GIVEN INFORMATION Start Marker

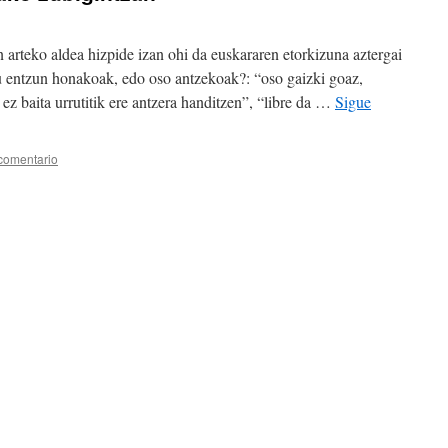
n arteko aldea hizpide izan ohi da euskararen etorkizuna aztergai
tu entzun honakoak, edo oso antzekoak?: “oso gaizki goaz,
 ez baita urrutitik ere antzera handitzen”, “libre da …
Sigue
comentario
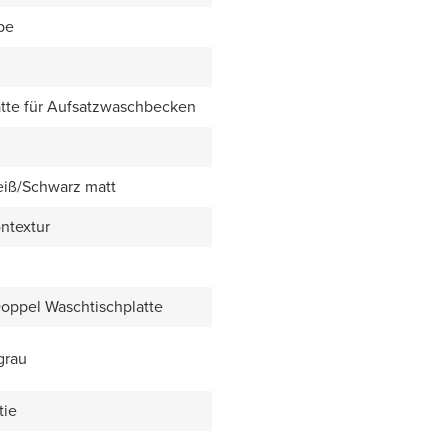
be
tte für Aufsatzwaschbecken
eiß/Schwarz matt
ntextur
Doppel Waschtischplatte
grau
tie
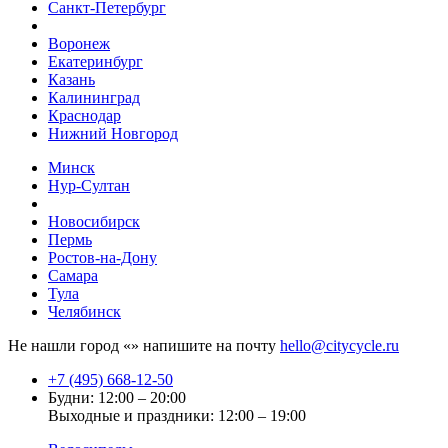
Санкт-Петербург
Воронеж
Екатеринбург
Казань
Калининград
Краснодар
Нижний Новгород
Минск
Нур-Султан
Новосибирск
Пермь
Ростов-на-Дону
Самара
Тула
Челябинск
Не нашли город «
» напишите на почту
hello@citycycle.ru
+7 (495) 668-12-50
Будни: 12:00 – 20:00
Выходные и праздники: 12:00 – 19:00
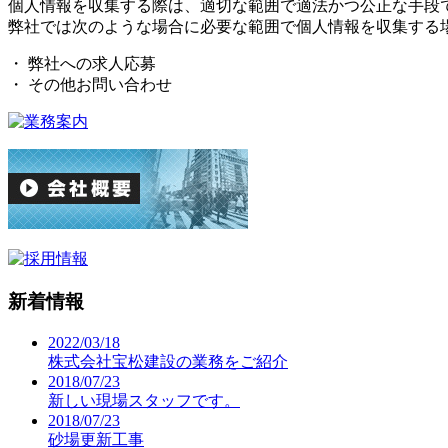
個人情報を収集する際は、適切な範囲で適法かつ公正な手段
弊社では次のような場合に必要な範囲で個人情報を収集する
・ 弊社への求人応募
・ その他お問い合わせ
新着情報
2022/03/18
株式会社宝松建設の業務をご紹介
2018/07/23
新しい現場スタッフです。
2018/07/23
砂場更新工事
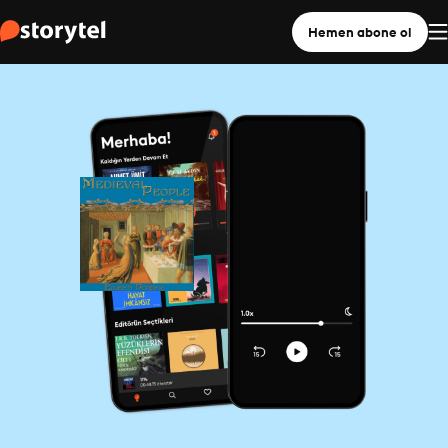
Hemen abone ol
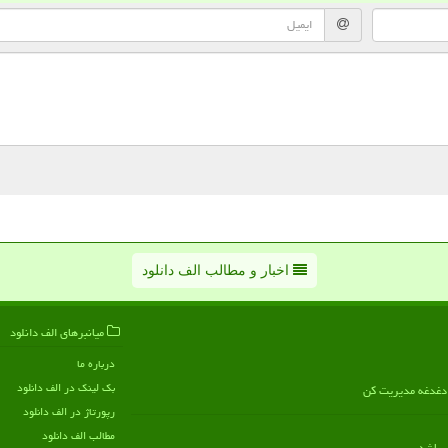
اخبار و مطالب الف دانلود
میانبرهای الف دانلود
درباره ما
بک لینک در الف دانلود
ن دغدغه مدیریت کن
رپورتاژ در الف دانلود
مطالب الف دانلود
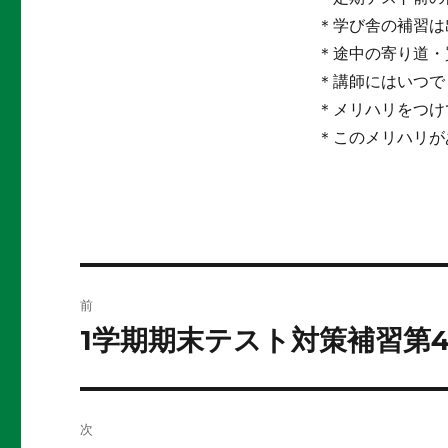
＊学び舎の補習は
＊途中の寄り道・
＊講師にはいつで
＊メリハリをつけ
＊このメリハリが
投
前
稿
1学期期末テスト対策補習第
前
の
ナ
投
ビ
稿:
次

GIVEN INFORMATION End Marker

### INSTRUCTIONS FOR THE TASK
Copy whichever lines of the records above contain the word "مطالب".

### RESPONSE BELOW
اخبار و مطالب الف دانلود
مطالب الف دانلود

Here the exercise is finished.